Virgin Media Dublin International Film Festival

February 23rd to March 6th, various venues, diff.ie
Moviegoers are relieved that they can return to the multiplex and not have to just watch No Time to Die. The Virgin Media Dublin International Film Festival (DIFF) is presenting a hybrid programme of world cinema and new Irish work in cinemas around Dublin and online over 12 days. This is the 20th anniversary of the festival and there will be more than 100 films on show from 19 countries, along with a programme of shorts, panel discussions and workshops.  Among the film highlights are a screening of acclaimed Irish director Kate Dolan's creepy psychological thriller You Are Not My Mother.

Scene + Heard 2022

Ends February 26th, Smock Alley Theatre, Dublin, various times, €16, smockalley.com
Smock Alley's annual Festival of New Work enters its third and final week, and if you don't already have sensory overload from this varied and challenging programme of events, there's plenty more in store to tickle your braincells – and your funny bone. Scene + Heard is a chance for artists to roadtest new ideas and for audiences to feel engaged and actually take part in the creative process.

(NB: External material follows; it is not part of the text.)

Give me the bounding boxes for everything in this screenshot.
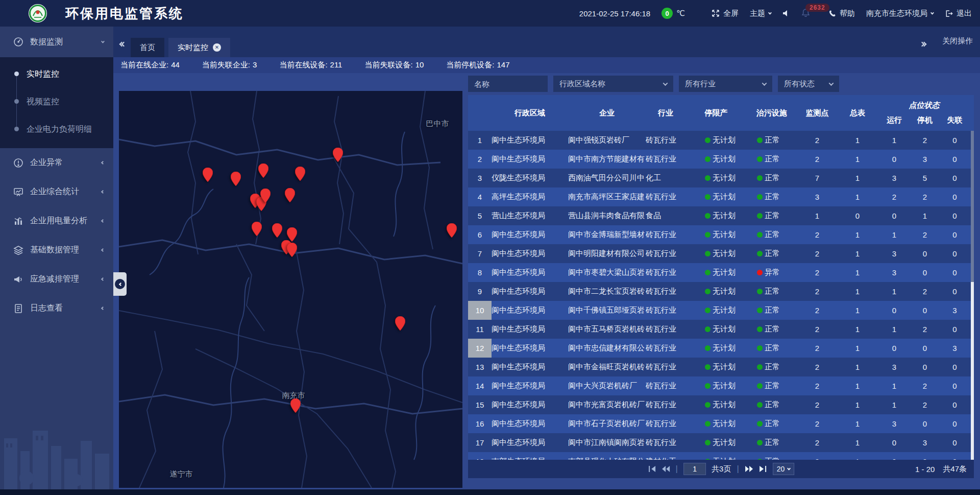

Among the delights-in-progress on offer this week are Canonical, the story of Jack the Ripper as told by the women he murderers (Tuesday 22nd & Wednesday 23rd, 6.30pm), Reluctantly Irish, comedian John O'Keeffe's reflection on the heritage trap (Wednesday 23rd, 7pm), The Motherload, Kirsty Blake-Knox's meditation on young motherhood (Friday 25th, 6.30pm), To the ARSEHOLE Who Ruined My Favourite Film, where Hollywood's golden age meets the Bible meets 50 Shades of Grey (Friday 25th, 8.15pm) and A Fishy Tail of Sound and Fury (Saturday 26th, 6.30pm), where Shakespeare is served up with a side order of food snobbery.

Mother Tongues Festival

February 21st-26th, Various venues, Blanchardstown and Tallaght, mothertonguesfestival.com
Ireland has become a multicultural and multilingual society, and the Mother Tongues Festival celebrates this diversity with a programme of performance, storytelling, workshops and exhibitions. The idea is to promote better communication whatever language you speak, and to break down language barriers through better understanding and empathy. The festival was set up five years ago to provide a unique space for children to have fun, socialise and get creative through different languages, and to encourage them to celebrate the language of their parents and give voice to their unique cultural identity.

Denise Chaila

Friday 25th, 3Olympia, 7pm from €29.50, ticketmaster.ie
The Limerick rapper has deftly torn down race, gender and music barriers with her all-inclusive sound. Her biggest headliner to date, at the 3Olympia, promises to be a multicultural party to beat them all. Tipped as one to watch, and garnering rave reviews in the international music press for such tunes as Chaila and Anseo, the rapper has scored a first by winning the Choice Music Prize album of the year with her mixtape Go Bravely. She'll no doubt be bringing along a posse of talented singers, rappers and DJs, and all eyes and ears will be on the Limerick star as she works her musical magic.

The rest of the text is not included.